De spanningen rondom het mestbeleid
Wat valt allereerst op? Melkveehouders en ambtenaren vinden het onlogisch om eigen mest af te moeten voeren terwijl ze nog wel kunstmest mogen strooien. De overheid zet daarom in op mest van dieren te verwerken tot een product dat lijkt op kunstmest.
Spanning 1: het houden aan internationale milieuafspraken botst met ruimte voor ondernemerschap
De meeste mensen willen beide, maar mestbeleid perkt al decennia de ondernemersvrijheid van melkveehouders in om vervuiling van het milieu te verminderen. Toch houdt Nederland zich niet aan internationale afspraken zodat de politieke druk om verder in te grijpen toeneemt.

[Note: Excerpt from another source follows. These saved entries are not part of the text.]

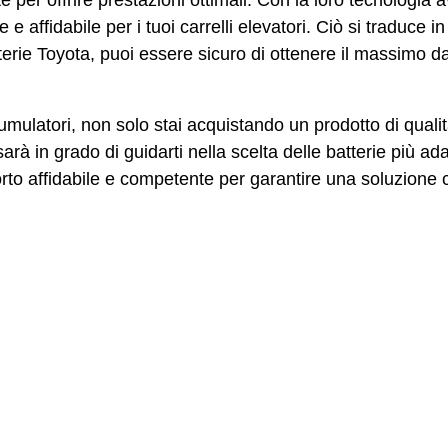
 affidabile per i tuoi carrelli elevatori. Ciò si traduce i
tterie Toyota, puoi essere sicuro di ottenere il massimo dal
umulatori, non solo stai acquistando un prodotto di qual
sarà in grado di guidarti nella scelta delle batterie più ad
to affidabile e competente per garantire una soluzione 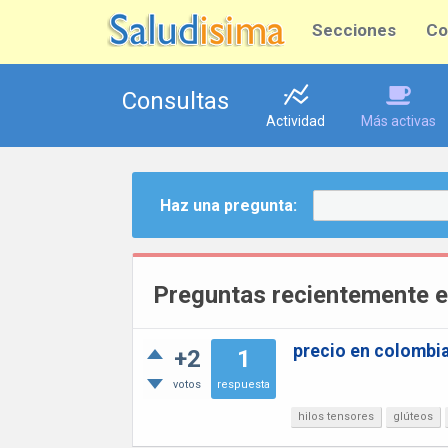
Secciones
Co
Consultas
Actividad
Más activas
Haz una pregunta:
Preguntas recientemente e
precio en colombia 
+2
1
votos
respuesta
hilos tensores
glúteos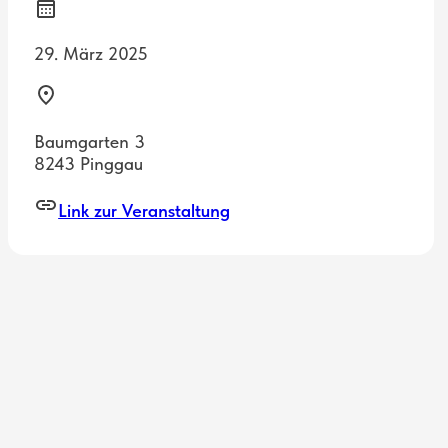
29. März 2025
Baumgarten 3
8243 Pinggau
Link zur Veranstaltung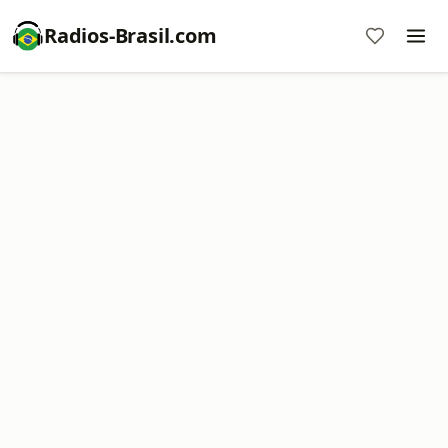
Radios-Brasil.com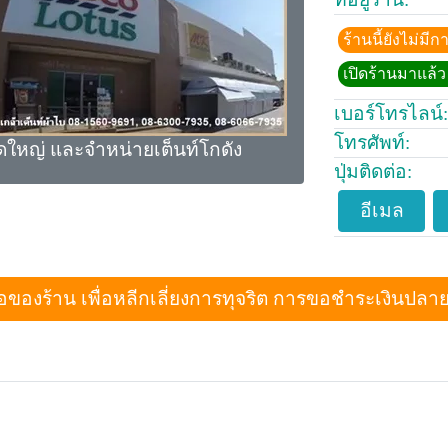
ร้านนี้ยังไม่ม
เปิดร้านมาแล้ว 
เบอร์โทรไลน์:
โทรศัพท์:
าดใหญ่ และจำหน่ายเต็นท์โกดัง
ปุ่มติดต่อ:
อีเมล
งร้าน เพื่อหลีกเลี่ยงการทุจริต การขอชำระเงินปลายทางเม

Spanning 2: Gelijke regels voor iedereen botst met ruimte voor experimenteren op melkveebedrijven
De vijf geïnterviewde melkveehouders pionieren op verschillende manieren om de nutriëntenkringloop te verbeteren op hun bedrijf. Maar ze voelen zich geremd door de mestregelgeving. Drie melkveehouders geven bijvoorbeeld aan interesse te hebben in een koe-toilet. Door poep en plas te scheiden hopen ze ammoniakuitstoot te beperken en betere meststoffen te maken. Maar ruimte om hiermee te experimenteren is er niet en zolang milieuafspraken niet worden gehaald is het volgens de overheid lastig zulke ruimte te bieden.
Advies van de onderzoekers
Voor melkveehouderij zet het mestbeleid in op een grondgebonden sector. Dit betekent dat alle melkveebedrijven hun mest op eigen bedrijf moeten plaatsen op bij een collega. Het advies van de onderzoekers is om de consequenties van grondgebonden melkveehouders in kaart te brengen.
Melkveehouders en beleid krijgen hierdoor een scherper beeld (ofwel perspectief?) van de toekomstige ondernemers en ontwikkelingsruimte. Het is daarbij volgens hen ook raadzaam het mestbeleid te verbreden met andere duurzaamheidsdoelen op het gebied van biodiversiteit, klimaatuitstoot en gezondheid.